Weekly market news: 29 December 2025

Markets enter the final trading days of the year in holiday mode, with thin liquidity and limited economic data on the calendar.
With most investors already looking ahead to 2026, price action this week is likely to be driven more by technical factors, position-squaring and any unexpected headlines than by fundamentals.
As ever in the final week of the year, modest trades can have an outsized impact on markets.
Market snapshot this morning:
- Brent crude $62.0/bbl
- WTI $58.4/bbl
- Gold $4,170/oz
- US dollar index ~98.3 (DXY)
- GBP/USD ~1.32
- EUR/USD ~1.17
Why it matters
Oil: Prices are steady as trading volumes fall and attention shifts to early-January demand and OPEC+ guidance. Stable energy prices keep late-year inflation concerns muted.
Gold: Bullion remains elevated as investors maintain defensive exposure through year-end, a common pattern when liquidity is thin and uncertainty lingers.
FX and rates: The dollar is slightly softer into year-end, supporting sterling and the euro. Thin markets can exaggerate currency moves, even without major news.
Coming up this week
Monday 29 December
- Quiet start to the week with limited scheduled data – markets are dominated by year-end flows and rebalancing.
- Ongoing positioning as funds adjust exposures ahead of 2026.
Tuesday 30 December
- US housing and regional activity data (where scheduled) – typically low impact but watched for any surprises.
- Continued low liquidity across global markets.
Wednesday 31 December (New Year’s Eve)
- Early market closes in several regions – trading volumes fall sharply.
- Final portfolio adjustments for year-end reporting.

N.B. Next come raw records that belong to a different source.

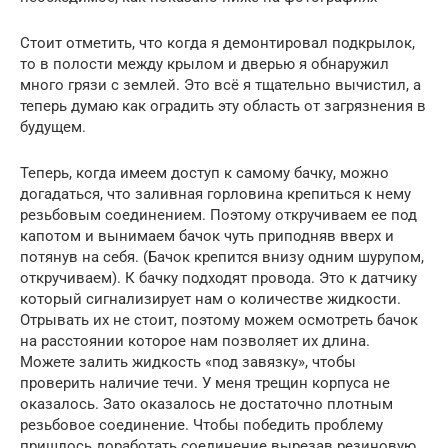
Стоит отметить, что когда я демонтировал подкрылок,
то в полости между крылом и дверью я обнаружил
много грязи с землей. Это всё я тщательно вычистил, а
теперь думаю как оградить эту область от загрязнения в
будущем.
Теперь, когда имеем доступ к самому бачку, можно
догадаться, что заливная горловина крепиться к нему
резьбовым соединением. Поэтому откручиваем ее под
капотом и вынимаем бачок чуть приподняв вверх и
потянув на себя. (Бачок крепится внизу одним шурупом,
откручиваем). К бачку подходят провода. Это к датчику
который сигнализирует нам о количестве жидкости.
Отрывать их не стоит, поэтому можем осмотреть бачок
на расстоянии которое нам позволяет их длина.
Можете залить жидкость «под завязку», чтобы
проверить наличие течи. У меня трещин корпуса не
оказалось. Зато оказалось не достаточно плотным
резьбовое соединение. Чтобы победить проблему
пришлось доработать соединение вырезав резиновую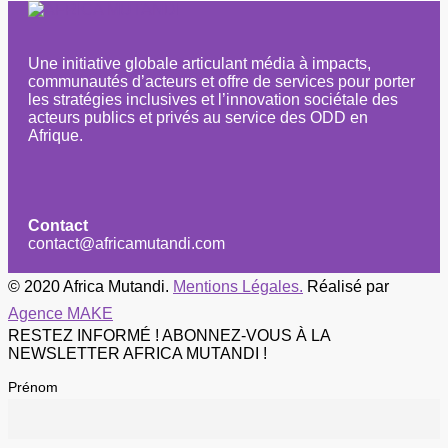
Une initiative globale articulant média à impacts,
communautés d’acteurs et offre de services pour porter
les stratégies inclusives et l’innovation sociétale des
acteurs publics et privés au service des ODD en
Afrique.
Contact
contact@africamutandi.com
© 2020 Africa Mutandi.
Mentions Légales.
Réalisé par
Agence MAKE
RESTEZ INFORMÉ ! ABONNEZ-VOUS À LA
NEWSLETTER AFRICA MUTANDI !
Prénom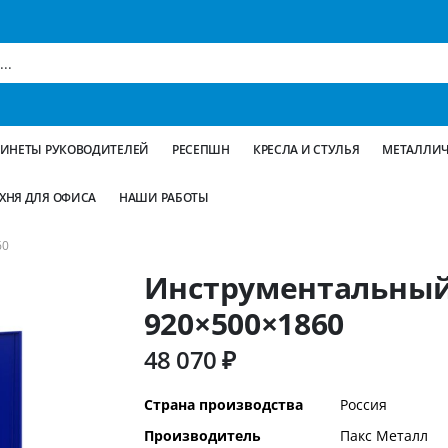
БИНЕТЫ РУКОВОДИТЕЛЕЙ
РЕСЕПШН
КРЕСЛА И СТУЛЬЯ
МЕТАЛЛИЧ
ХНЯ ДЛЯ ОФИСА
НАШИ РАБОТЫ
60
Инструментальный
920×500×1860
48 070 ₽
Дополнительная
Страна производства
Россия
информация
Производитель
Пакс Металл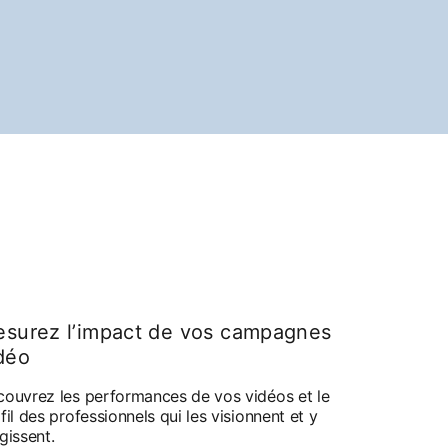
surez l’impact de vos campagnes
déo
ouvrez les performances de vos vidéos et le
fil des professionnels qui les visionnent et y
gissent.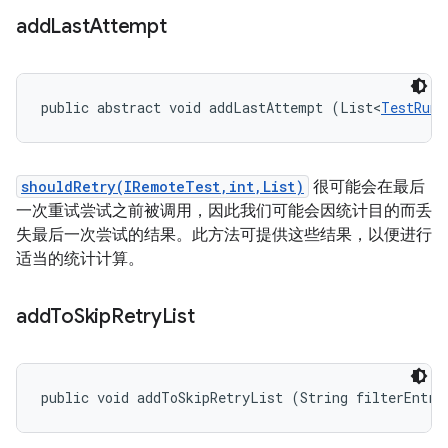
add
Last
Attempt
public abstract void addLastAttempt (List<
TestRunR
shouldRetry(IRemoteTest,int,List)
很可能会在最后
一次重试尝试之前被调用，因此我们可能会因统计目的而丢
失最后一次尝试的结果。此方法可提供这些结果，以便进行
适当的统计计算。
add
To
Skip
Retry
List
public void addToSkipRetryList (String filterEntry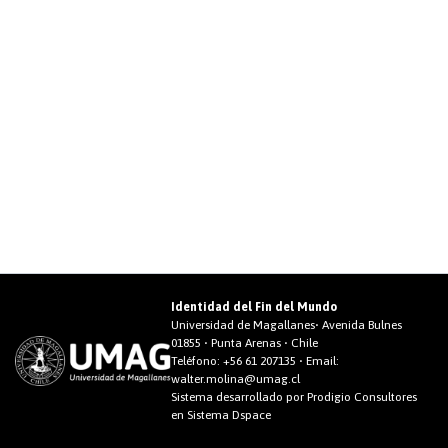
Identidad del Fin del Mundo
Universidad de Magallanes• Avenida Bulnes
01855 • Punta Arenas • Chile
Teléfono:
+56 61 207135
• Email:
walter.molina@umag.cl
Sistema desarrollado por Prodigio Consultores
en Sistema Dspace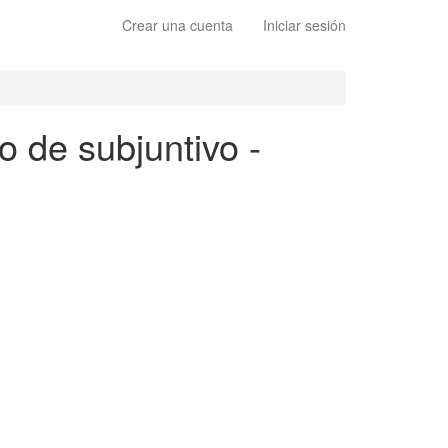
Crear una cuenta
Iniciar sesión
o de subjuntivo -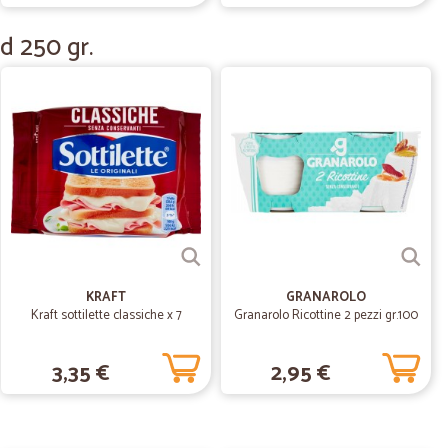
rni
d 250 gr.
10/02/2021
chettata…
a magistralmente. Possono lavorare meglio sui prezzi
11/07/2020
 tempi di consegna
KRAFT
GRANAROLO
Kraft sottilette classiche x 7
Granarolo Ricottine 2 pezzi gr.100
03/10/2019
3,35 €
2,95 €
 e veloce
oce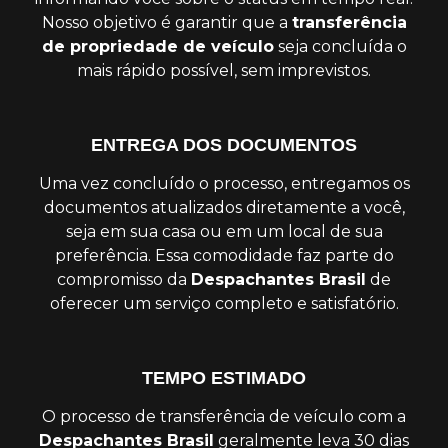
Nosso objetivo é garantir que a
transferência
de propriedade de veículo
seja concluída o
mais rápido possível, sem imprevistos.
ENTREGA DOS DOCUMENTOS
Uma vez concluído o processo, entregamos os
documentos atualizados diretamente a você,
seja em sua casa ou em um local de sua
preferência. Essa comodidade faz parte do
compromisso da
Despachantes Brasil
de
oferecer um serviço completo e satisfatório.
TEMPO ESTIMADO
O processo de transferência de veículo com a
Despachantes Brasil
geralmente leva 30 dias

Thursday 1 January (New Year’s Day)
- UK, European, and many global markets closed.
Friday 2 January
- Markets reopen gradually – early positioning for the first full trading week of 2026 begins.
- Focus starts to shift to January data and central-bank expectations.
What you might’ve missed last week
- Markets remained range-bound as investors avoided taking new risk into year-end.
- Bond yields drifted slightly lower, reflecting expectations of slower growth and eventual rate cuts in 2026.
- Equity markets were largely unchanged, with gains in defensive sectors offset by profit-taking elsewhere.
Why it matters
This is a week where liquidity, not data, drives markets. Short-term moves are more likely to reflect positioning and technical factors than changes in the economic outlook.
For long-term investors, year-end volatility is usually noise rather than signal. Attention will quickly turn to January’s inflation and employment data, which will set the tone for markets – and central banks – in early 2026.